Ollie: Get a few shots in; it will help you relax. But don’t have too many, you don’t want to get drunk too early. Seven or eight shots should do the trick. Maybe drink a pint of milk before you go out just to line your stomach. Or maybe a dairy-based alcoholic beverage like Eggnog. That will kill two birds with one stone!

Jack: Don’t play your cards too early – keep a few aces up your sleeve. You don’t want to slip a Manchester United shirt on and call yourself Roy Keane. Girls hate it when guys are too keen. The last thing you want to do is be hanging on her every word and come across too Roy.

During the date:

Rob: Listen to her and ask questions. Keep your focus, attention, and conversation solely on her. Be interested in what she has to say and get to know her. Make her feel like she is the only person in the room that really matters. But don’t stare at her tits though; unless she encourages that sort of thing. If she does – winner!

Ollie: I would advise against farting in front of her. The only time you can really do that is after you have slept with her a few times and then you can trap her head under the covers. She is officially your girlfriend when you get to the stage of forcing her head into the Dutch oven.

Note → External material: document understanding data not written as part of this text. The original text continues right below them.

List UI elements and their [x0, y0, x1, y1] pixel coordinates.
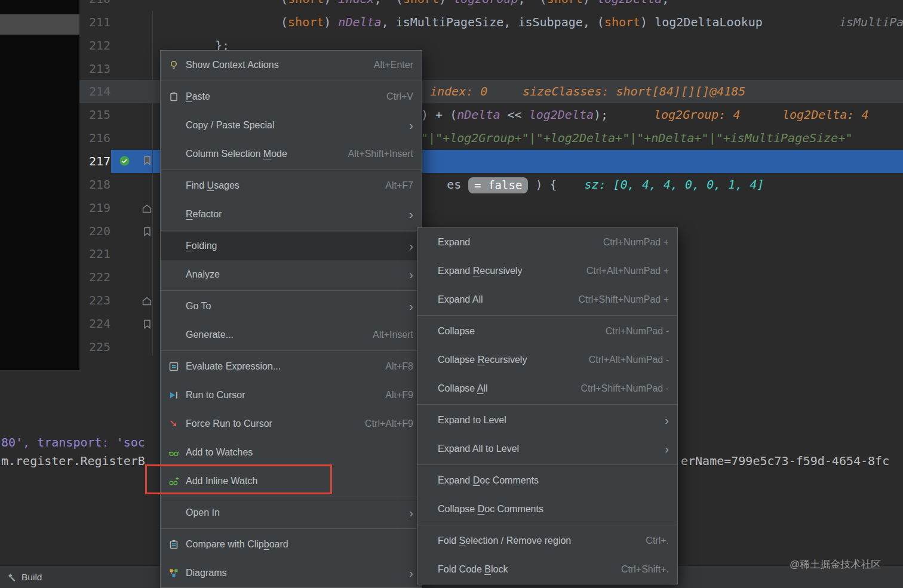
code-fragment: es: [447, 177, 468, 192]
menu-item-expand-doc-comments[interactable]: Expand Doc Comments: [417, 466, 677, 495]
submenu-arrow-icon: ›: [409, 300, 413, 312]
line-number: 223: [79, 289, 110, 312]
menu-item-expand[interactable]: ExpandCtrl+NumPad +: [417, 228, 677, 257]
console-line: erName=799e5c73-f59d-4654-8fc: [681, 452, 889, 470]
empty-icon-slot: [168, 300, 180, 312]
menu-item-add-to-watches[interactable]: Add to Watches: [161, 438, 422, 467]
debugger-inline-hint: log2Group: 4: [654, 103, 741, 127]
line-number: 217: [79, 150, 110, 173]
submenu-arrow-icon: ›: [409, 507, 413, 519]
code-fragment: ): [583, 0, 597, 6]
empty-icon-slot: [168, 119, 180, 131]
code-fragment: short: [288, 15, 324, 29]
menu-item-expand-recursively[interactable]: Expand RecursivelyCtrl+Alt+NumPad +: [417, 257, 677, 285]
home-marker-icon[interactable]: [142, 203, 152, 214]
menu-item-shortcut: Alt+F9: [385, 390, 413, 401]
code-line-215: ) + (nDelta << log2Delta);: [421, 103, 608, 127]
console-line: 80', transport: 'soc: [1, 433, 145, 451]
menu-item-analyze[interactable]: Analyze›: [161, 260, 422, 289]
menu-item-label: Refactor: [186, 209, 222, 220]
menu-item-generate[interactable]: Generate...Alt+Insert: [161, 321, 422, 349]
empty-icon-slot: [168, 148, 180, 160]
menu-item-show-context-actions[interactable]: Show Context ActionsAlt+Enter: [161, 51, 422, 79]
menu-item-copy-paste-special[interactable]: Copy / Paste Special›: [161, 111, 422, 140]
build-label: Build: [22, 572, 42, 583]
menu-item-label: Collapse Recursively: [438, 355, 527, 365]
code-fragment: (: [281, 0, 288, 6]
menu-item-expand-all-to-level[interactable]: Expand All to Level›: [417, 435, 677, 463]
line-number: 213: [79, 57, 110, 81]
build-button[interactable]: Build: [0, 572, 42, 583]
menu-separator: [161, 170, 422, 170]
menu-item-label: Copy / Paste Special: [186, 120, 275, 131]
menu-separator: [161, 81, 422, 81]
menu-item-force-run-to-cursor[interactable]: Force Run to CursorCtrl+Alt+F9: [161, 410, 422, 438]
home-marker-icon[interactable]: [142, 295, 152, 306]
code-fragment: , isMultiPageSize, isSubpage,: [382, 15, 597, 29]
ide-screen: 2102112122132142152162172182192202212222…: [0, 0, 903, 588]
empty-icon-slot: [168, 208, 180, 220]
bookmark-outline-icon[interactable]: [142, 226, 152, 237]
debugger-inline-hint: log2Delta: 4: [782, 103, 869, 127]
menu-item-label: Expand All to Level: [438, 444, 519, 454]
menu-item-fold-code-block[interactable]: Fold Code BlockCtrl+Shift+.: [417, 555, 677, 584]
code-fragment: (: [281, 15, 288, 29]
bookmark-outline-icon[interactable]: [142, 319, 152, 330]
menu-item-go-to[interactable]: Go To›: [161, 292, 422, 321]
bookmark-icon[interactable]: [142, 155, 152, 166]
code-fragment: (: [597, 15, 604, 29]
menu-item-label: Collapse: [438, 326, 475, 337]
menu-item-shortcut: Alt+F7: [385, 180, 413, 191]
menu-item-open-in[interactable]: Open In›: [161, 498, 422, 527]
menu-item-shortcut: Ctrl+.: [646, 535, 669, 546]
code-fragment: (: [396, 0, 403, 6]
menu-item-shortcut: Ctrl+NumPad -: [606, 326, 669, 337]
code-fragment: ) + (: [421, 107, 457, 122]
line-number: 214: [79, 80, 110, 103]
menu-separator: [417, 525, 677, 525]
code-fragment: <<: [500, 107, 529, 122]
menu-item-refactor[interactable]: Refactor›: [161, 200, 422, 229]
menu-item-run-to-cursor[interactable]: Run to CursorAlt+F9: [161, 381, 422, 410]
menu-item-fold-selection-remove-region[interactable]: Fold Selection / Remove regionCtrl+.: [417, 527, 677, 555]
code-fragment: short: [403, 0, 439, 6]
menu-separator: [161, 497, 422, 497]
menu-item-label: Run to Cursor: [186, 390, 245, 401]
menu-item-paste[interactable]: PasteCtrl+V: [161, 82, 422, 111]
menu-item-collapse-recursively[interactable]: Collapse RecursivelyCtrl+Alt+NumPad -: [417, 346, 677, 374]
menu-item-label: Expand: [438, 237, 470, 248]
menu-item-label: Generate...: [186, 330, 234, 340]
menu-item-column-selection-mode[interactable]: Column Selection ModeAlt+Shift+Insert: [161, 140, 422, 168]
menu-item-label: Collapse Doc Comments: [438, 504, 543, 515]
empty-icon-slot: [168, 269, 180, 281]
context-actions-icon: [168, 59, 180, 71]
menu-item-evaluate-expression[interactable]: Evaluate Expression...Alt+F8: [161, 352, 422, 381]
line-number: 222: [79, 266, 110, 289]
annotation-highlight-box: [145, 464, 332, 494]
add-watch-icon: [168, 447, 180, 458]
code-fragment: short: [288, 0, 324, 6]
diagrams-icon: [168, 567, 180, 579]
menu-item-expand-all[interactable]: Expand AllCtrl+Shift+NumPad +: [417, 285, 677, 314]
menu-item-compare-with-clipboard[interactable]: Compare with Clipboard: [161, 530, 422, 559]
menu-item-label: Show Context Actions: [186, 60, 279, 70]
debugger-inline-hint: index: 0: [430, 80, 487, 103]
menu-item-folding[interactable]: Folding›: [161, 232, 422, 260]
menu-item-collapse[interactable]: CollapseCtrl+NumPad -: [417, 317, 677, 346]
menu-item-collapse-all[interactable]: Collapse AllCtrl+Shift+NumPad -: [417, 374, 677, 403]
paste-icon: [168, 91, 180, 103]
menu-item-label: Expand Doc Comments: [438, 475, 539, 486]
menu-item-find-usages[interactable]: Find UsagesAlt+F7: [161, 171, 422, 200]
line-number: 218: [79, 173, 110, 196]
menu-separator: [161, 230, 422, 230]
code-line-210: (short) index, (short) log2Group, (short…: [281, 0, 669, 11]
menu-item-shortcut: Ctrl+NumPad +: [603, 237, 669, 248]
empty-icon-slot: [168, 329, 180, 341]
menu-separator: [417, 315, 677, 316]
code-fragment: );: [594, 107, 608, 122]
menu-item-collapse-doc-comments[interactable]: Collapse Doc Comments: [417, 495, 677, 524]
test-passed-icon[interactable]: [119, 155, 130, 166]
menu-item-diagrams[interactable]: Diagrams›: [161, 559, 422, 587]
menu-item-expand-to-level[interactable]: Expand to Level›: [417, 406, 677, 435]
menu-item-shortcut: Alt+Enter: [374, 60, 413, 70]
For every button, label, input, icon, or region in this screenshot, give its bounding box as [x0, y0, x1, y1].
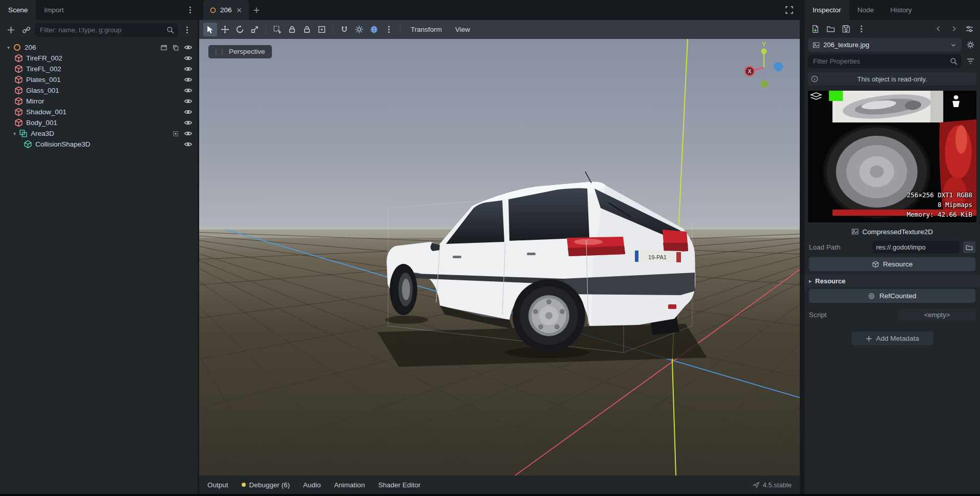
debugger-button[interactable]: Debugger (6) — [242, 481, 290, 489]
node-name: Shadow_001 — [26, 108, 67, 116]
scene-dock-menu-icon[interactable] — [182, 0, 198, 20]
add-node-button[interactable] — [4, 23, 17, 36]
perspective-label: Perspective — [229, 48, 265, 55]
tree-row-collisionshape[interactable]: CollisionShape3D — [0, 139, 198, 150]
browse-path-icon[interactable] — [963, 241, 975, 253]
animation-button[interactable]: Animation — [334, 481, 365, 489]
texture-info-overlay: 256×256 DXT1 RGB8 8 Mipmaps Memory: 42.6… — [907, 190, 972, 219]
tree-row[interactable]: Body_001 — [0, 117, 198, 128]
texture-green-swatch — [829, 91, 843, 101]
view-menu[interactable]: View — [449, 23, 476, 36]
group-icon[interactable] — [315, 23, 329, 36]
resource-expand-button[interactable]: Resource — [809, 257, 975, 271]
cube-icon — [872, 261, 879, 268]
output-button[interactable]: Output — [207, 481, 228, 489]
inspector-menu-icon[interactable] — [855, 23, 867, 35]
3d-viewport[interactable]: 19-PA1 — [199, 39, 800, 476]
scene-tab-206[interactable]: 206 — [203, 0, 249, 20]
tree-row[interactable]: Shadow_001 — [0, 107, 198, 117]
visibility-eye-icon[interactable] — [184, 86, 193, 95]
gizmo-neg-y-ball[interactable] — [761, 80, 768, 88]
preview-sunlight-button[interactable] — [352, 23, 366, 36]
node-name: Glass_001 — [26, 87, 59, 94]
rotate-tool-button[interactable] — [233, 23, 247, 36]
resource-dropdown[interactable]: 206_texture.jpg — [808, 38, 962, 52]
refcounted-expand-button[interactable]: RefCounted — [809, 289, 975, 303]
tree-row[interactable]: TireFL_002 — [0, 64, 198, 74]
property-filter-input[interactable] — [808, 54, 962, 68]
visibility-eye-icon[interactable] — [184, 140, 193, 149]
scene-instance-icon[interactable] — [160, 44, 167, 51]
tab-node[interactable]: Node — [849, 0, 882, 20]
spacer — [72, 0, 182, 20]
tree-row[interactable]: TireFR_002 — [0, 53, 198, 64]
new-scene-tab-button[interactable] — [249, 0, 264, 20]
visibility-eye-icon[interactable] — [184, 75, 193, 84]
load-path-value[interactable]: res://.godot/impo — [872, 241, 960, 254]
move-tool-button[interactable] — [218, 23, 232, 36]
visibility-eye-icon[interactable] — [184, 129, 193, 138]
tree-row[interactable]: Mirror — [0, 96, 198, 107]
tree-row[interactable]: Glass_001 — [0, 85, 198, 96]
main-editor: 206 — [199, 0, 800, 494]
instance-scene-button[interactable] — [19, 23, 33, 36]
scene-filter-input[interactable] — [35, 23, 178, 37]
rear-fog-light — [668, 304, 676, 309]
gizmo-y-ball[interactable] — [761, 49, 767, 54]
gizmo-z-ball[interactable] — [774, 62, 783, 71]
edit-resource-icon[interactable] — [964, 39, 976, 51]
load-resource-folder-icon[interactable] — [824, 23, 837, 35]
tree-row[interactable]: Plates_001 — [0, 74, 198, 85]
collapse-arrow-icon[interactable]: ▾ — [4, 45, 13, 50]
scene-tree-menu-icon[interactable] — [180, 23, 194, 36]
transform-menu[interactable]: Transform — [404, 23, 448, 36]
visibility-eye-icon[interactable] — [184, 54, 193, 63]
select-tool-button[interactable] — [203, 23, 217, 36]
visibility-eye-icon[interactable] — [184, 65, 193, 73]
tab-scene[interactable]: Scene — [0, 0, 36, 20]
view-options-menu-icon[interactable] — [382, 23, 396, 36]
texture-preview[interactable]: 256×256 DXT1 RGB8 8 Mipmaps Memory: 42.6… — [808, 91, 976, 222]
preview-environment-button[interactable] — [367, 23, 381, 36]
close-icon[interactable] — [236, 7, 243, 14]
gizmo-toggle-icon[interactable] — [172, 130, 179, 137]
meshinstance3d-icon — [14, 108, 23, 116]
history-back-icon[interactable] — [932, 23, 945, 35]
object-options-icon[interactable] — [963, 23, 975, 35]
history-forward-icon[interactable] — [948, 23, 960, 35]
add-metadata-button[interactable]: Add Metadata — [851, 332, 933, 345]
visibility-eye-icon[interactable] — [184, 108, 193, 116]
texture-file-icon — [813, 42, 820, 49]
perspective-menu[interactable]: ⋮⋮ Perspective — [208, 45, 272, 58]
save-icon[interactable] — [840, 23, 852, 35]
tab-import[interactable]: Import — [36, 0, 72, 20]
tree-row-area3d[interactable]: ▾ Area3D — [0, 128, 198, 139]
notification-icon[interactable] — [753, 481, 760, 488]
filter-options-icon[interactable] — [964, 55, 976, 68]
shader-editor-button[interactable]: Shader Editor — [378, 481, 421, 489]
script-value-dropdown[interactable]: <empty> — [899, 308, 975, 321]
distraction-free-icon[interactable] — [785, 0, 794, 20]
snap-magnet-icon[interactable] — [337, 23, 351, 36]
collapse-arrow-icon[interactable]: ▾ — [10, 131, 19, 136]
selectable-list-button[interactable] — [270, 23, 284, 36]
audio-button[interactable]: Audio — [303, 481, 321, 489]
new-resource-icon[interactable] — [809, 23, 821, 35]
texture-type-label: CompressedTexture2D — [862, 228, 933, 236]
lock-icon[interactable] — [285, 23, 299, 36]
tab-history[interactable]: History — [882, 0, 920, 20]
resource-section-header[interactable]: ▸ Resource — [804, 275, 980, 287]
scale-tool-button[interactable] — [248, 23, 262, 36]
meshinstance3d-icon — [14, 75, 23, 84]
tree-row-root[interactable]: ▾ 206 — [0, 42, 198, 53]
tab-inspector[interactable]: Inspector — [804, 0, 849, 20]
visibility-eye-icon[interactable] — [184, 118, 193, 127]
copies-icon[interactable] — [172, 44, 179, 51]
meshinstance3d-icon — [14, 65, 23, 73]
visibility-eye-icon[interactable] — [184, 97, 193, 106]
meshinstance3d-icon — [14, 97, 23, 106]
visibility-eye-icon[interactable] — [184, 43, 193, 52]
menu-grip-icon: ⋮⋮ — [213, 48, 225, 55]
orientation-gizmo[interactable]: Y X — [739, 41, 789, 90]
unlock-icon[interactable] — [300, 23, 314, 36]
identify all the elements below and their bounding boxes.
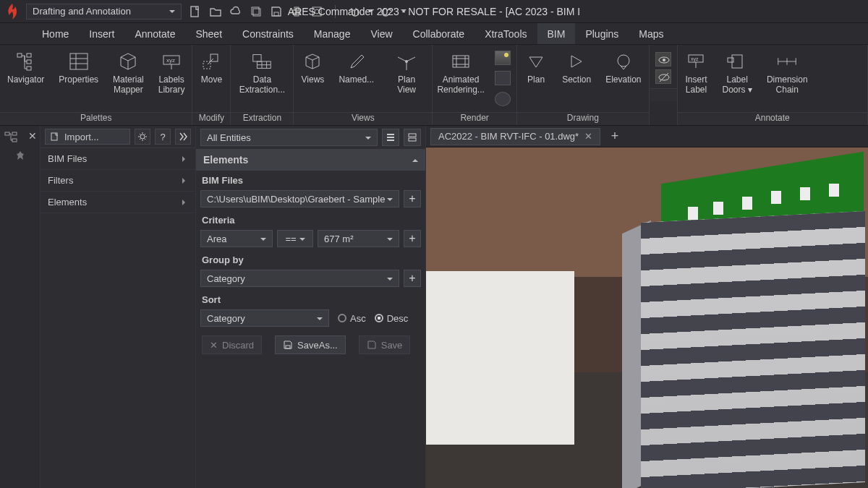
- undo-icon[interactable]: [347, 5, 360, 18]
- question-icon: ?: [160, 132, 165, 142]
- render-light-icon[interactable]: [495, 51, 511, 65]
- print-icon[interactable]: [290, 5, 303, 18]
- groupby-add-button[interactable]: +: [404, 270, 421, 287]
- menu-constraints[interactable]: Constraints: [232, 23, 304, 44]
- menu-annotate[interactable]: Annotate: [124, 23, 185, 44]
- svg-rect-13: [70, 53, 88, 69]
- svg-rect-12: [27, 67, 31, 70]
- ribbon-navigator[interactable]: Navigator: [0, 45, 51, 112]
- render-material-icon[interactable]: [495, 71, 511, 85]
- tree-item-bim-files[interactable]: BIM Files: [41, 148, 195, 170]
- app-logo[interactable]: [3, 2, 22, 21]
- menu-collaborate[interactable]: Collaborate: [403, 23, 475, 44]
- pin-icon[interactable]: [15, 150, 25, 160]
- close-tab-icon[interactable]: ✕: [584, 131, 592, 142]
- plus-icon: +: [409, 192, 415, 205]
- menu-plugins[interactable]: Plugins: [575, 23, 629, 44]
- ribbon-named[interactable]: Named...: [331, 45, 381, 112]
- ribbon-labels-library[interactable]: xyz Labels Library: [151, 45, 192, 112]
- open-icon[interactable]: [209, 5, 222, 18]
- new-tab-button[interactable]: +: [606, 128, 624, 145]
- tree-item-label: Filters: [48, 175, 73, 186]
- menu-manage[interactable]: Manage: [304, 23, 361, 44]
- save-button[interactable]: Save: [359, 335, 411, 354]
- ribbon-material-mapper[interactable]: Material Mapper: [106, 45, 151, 112]
- sort-asc-radio[interactable]: Asc: [338, 313, 366, 324]
- close-panel-icon[interactable]: ✕: [28, 130, 37, 145]
- viewport-3d[interactable]: [426, 147, 868, 488]
- bimfiles-select[interactable]: C:\Users\uBIM\Desktop\Graebert - Sample: [200, 190, 399, 207]
- menu-sheet[interactable]: Sheet: [185, 23, 232, 44]
- scope-select[interactable]: All Entities: [200, 129, 378, 146]
- criteria-op-value: ==: [285, 234, 296, 244]
- ribbon-render-stack: [489, 45, 516, 112]
- import-button[interactable]: Import...: [45, 129, 130, 145]
- tree-item-filters[interactable]: Filters: [41, 170, 195, 192]
- menu-xtratools[interactable]: XtraTools: [475, 23, 537, 44]
- bimfiles-add-button[interactable]: +: [404, 190, 421, 207]
- criteria-add-button[interactable]: +: [404, 230, 421, 247]
- saveas-button[interactable]: SaveAs...: [275, 335, 346, 354]
- ribbon-animated-rendering[interactable]: Animated Rendering...: [433, 45, 489, 112]
- gear-button[interactable]: [135, 129, 150, 145]
- criteria-value-select[interactable]: 677 m²: [318, 230, 399, 247]
- menu-insert[interactable]: Insert: [79, 23, 124, 44]
- criteria-field-select[interactable]: Area: [200, 230, 273, 247]
- section-title: Elements: [203, 154, 248, 166]
- document-tab-label: AC2022 - BIM RVT-IFC - 01.dwg*: [438, 131, 579, 142]
- document-tab[interactable]: AC2022 - BIM RVT-IFC - 01.dwg* ✕: [430, 128, 600, 145]
- ribbon-section[interactable]: Section: [555, 45, 598, 112]
- svg-rect-51: [12, 132, 17, 135]
- expand-button[interactable]: [175, 129, 191, 145]
- menu-bim[interactable]: BIM: [537, 23, 576, 44]
- ribbon-elevation[interactable]: Elevation: [598, 45, 648, 112]
- ribbon-labels-library-label: Labels Library: [158, 75, 185, 95]
- svg-text:xyz: xyz: [691, 56, 699, 62]
- cloud-icon[interactable]: [229, 5, 242, 18]
- ribbon-data-extraction[interactable]: Data Extraction...: [231, 45, 293, 112]
- render-sphere-icon[interactable]: [495, 92, 511, 106]
- svg-rect-58: [409, 134, 416, 137]
- ribbon-dimension-chain[interactable]: Dimension Chain: [760, 45, 815, 112]
- help-button[interactable]: ?: [155, 129, 171, 145]
- sort-select[interactable]: Category: [200, 309, 329, 327]
- list-view-button[interactable]: [382, 129, 399, 146]
- save-icon[interactable]: [270, 5, 283, 18]
- new-icon[interactable]: [189, 5, 202, 18]
- svg-line-28: [407, 57, 415, 61]
- ribbon-move[interactable]: Move: [192, 45, 230, 112]
- discard-button[interactable]: ✕ Discard: [202, 335, 262, 354]
- radio-on-icon: [375, 314, 383, 322]
- redo-dropdown-icon[interactable]: [401, 8, 407, 15]
- svg-text:xyz: xyz: [166, 57, 175, 64]
- tree-item-label: Elements: [48, 197, 87, 207]
- print-preview-icon[interactable]: [310, 5, 323, 18]
- workspace-selector[interactable]: Drafting and Annotation: [26, 4, 182, 20]
- menu-view[interactable]: View: [360, 23, 402, 44]
- ribbon-plan[interactable]: Plan: [517, 45, 555, 112]
- ribbon-group-label: Views: [294, 112, 432, 125]
- save-all-icon[interactable]: [250, 5, 263, 18]
- saveas-label: SaveAs...: [297, 340, 338, 351]
- elements-section-header[interactable]: Elements: [196, 149, 425, 171]
- filter-panel: All Entities Elements BIM Files C:\Users…: [196, 126, 426, 488]
- svg-point-38: [663, 59, 665, 61]
- card-view-button[interactable]: [404, 129, 421, 146]
- sort-desc-radio[interactable]: Desc: [375, 313, 409, 324]
- menu-home[interactable]: Home: [32, 23, 79, 44]
- criteria-op-select[interactable]: ==: [277, 230, 313, 247]
- panel-tree-icon[interactable]: [4, 130, 18, 145]
- tree-item-elements[interactable]: Elements: [41, 192, 195, 213]
- undo-dropdown-icon[interactable]: [367, 8, 373, 15]
- visibility-off-icon[interactable]: [655, 69, 671, 84]
- triangle-right-icon: [565, 51, 588, 72]
- ribbon-label-doors[interactable]: Label Doors ▾: [715, 45, 760, 112]
- menu-maps[interactable]: Maps: [629, 23, 673, 44]
- ribbon-plan-view[interactable]: Plan View: [381, 45, 432, 112]
- redo-icon[interactable]: [380, 5, 393, 18]
- ribbon-views[interactable]: Views: [294, 45, 331, 112]
- groupby-select[interactable]: Category: [200, 270, 399, 287]
- visibility-on-icon[interactable]: [655, 52, 671, 67]
- ribbon-insert-label[interactable]: xyz Insert Label: [678, 45, 715, 112]
- ribbon-properties[interactable]: Properties: [51, 45, 106, 112]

Jack: Make sure you crack a few jokes throughout the date. Birds love a guy with a good sense of humour. Say things like, “Want to come back to mine for pizza and sex? Why not? Don’t you like pizza?” She'll be all over you mate, trust me.

The end of the date:

Rob: Some girls don’t kiss on the first date; some will be disappointed if you don’t at least try to kiss her goodnight. There is no easy answer for this one. You’ll have to try and gauge the situation from her body language and go on your gut instinct. Not once have I ever failed to get a goodnight kiss, but this is you we’re talking about.

Ollie: I insist on two things when I go back to a girl’s flat: a cooked breakfast in the morning, and a lift home.

Jack: If she bites it, smack her.

Loaded with such brilliant advice, how could things possibly go wrong?